Jock Culture is a distortion of sports.

"All boys love baseball. If they don't they're not real boys."    -- Zane Grey

Mickey Mantle arrived in the springtime of the American Dream, 1951, and the way he wrapped those miner's hands around a bat seemed to confirm that everything was possible and power was the answer. A golden teenager from our Golden West, he was shy, polite, grateful. A poor boy with a dying father named Mutt, he had a sunny look to him.

Twenty-four years ago, I asked him why he thought that some grown men cried when he entered a room. He pretended to think about that before saying, "Maybe my fly was open. Or I had a booger hanging from my nose." When I didn't smile back, he said, "Let's have another drink, Bob."

Barry Bonds arrived in a darker time, 1986, the year that the space shuttle Challenger, the Soviet nuclear reactor in Chernobyl, and Ronald Reagan's Iran-Contra scandal all blew up--a time when we weren't so sure of anything anymore. Barry was born of baseball royalty: Bobby, his father, was an all-star; Reggie Jackson, his cousin, a future Hall of Famer; and Willie Mays, his godfather, was considered a god. Each of them could be difficult, although Barry beat them all for his low fever of surliness relieved by sudden flares of anger.

A dozen years ago, on a story about a San Francisco Giant campaign to raise money for pediatric AIDS that every other player on the club seemed to want to talk to me about, Barry just kept walking away or turning his back. When I appealed to his father, then a coach, Bobby gave me a sheepish grin. "That's Barry. He always gave me a hard time, too."

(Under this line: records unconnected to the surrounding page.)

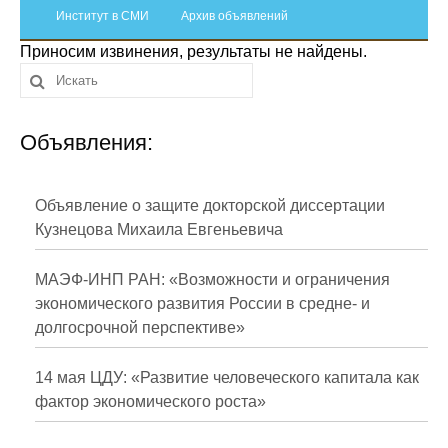
Сотрудники
Институт в СМИ
Архив объявлений
Приносим извинения, результаты не найдены.
Отчетность
Противодействие коррупции
Объявления:
Материалы для СМИ
Публикации
Объявление о защите докторской диссертации
Кузнецова Михаила Евгеньевича
Научная жизнь
МАЭФ-ИНП РАН: «Возможности и ограничения
Издания
экономического развития России в средне- и
долгосрочной перспективе»
Проблемы прогнозирования
О журнале
14 мая ЦДУ: «Развитие человеческого капитала как
фактор экономического роста»
Номера журналов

Mickey and Barry never played against each other (although young Barry described Mickey as a hero of his), but as athletes, personalities, symbols, and lightning rods for our emotions, they remain linked in this year of crisis, the official good and evil poles of our defining sport. Bonds, of course, is being attacked for cheating, for defiling the game with his "steroid use." (More probably, experts guess, he was taking human growth hormone and drug cocktails mixed just for him.) Commentators claiming to represent mainstream white fans tend to suggest--or at least imply--that he is the ultimate symbol of the ungrateful black thugs taking over our games.

On the other hand, Mantle, dead these twelve years, is being vociferously defended against Golenbock's, 7, which illuminates his slobbish, selfish, insecure, and (ultimately) endearingly wicked ways. The commentators, enraged at Bonds, are no less enraged that anyone dare besmirch the fading glow of the last white hero. The coincidence of the home-run record and the irreverent book in the same year seems to be ratcheting up the terms of enragement.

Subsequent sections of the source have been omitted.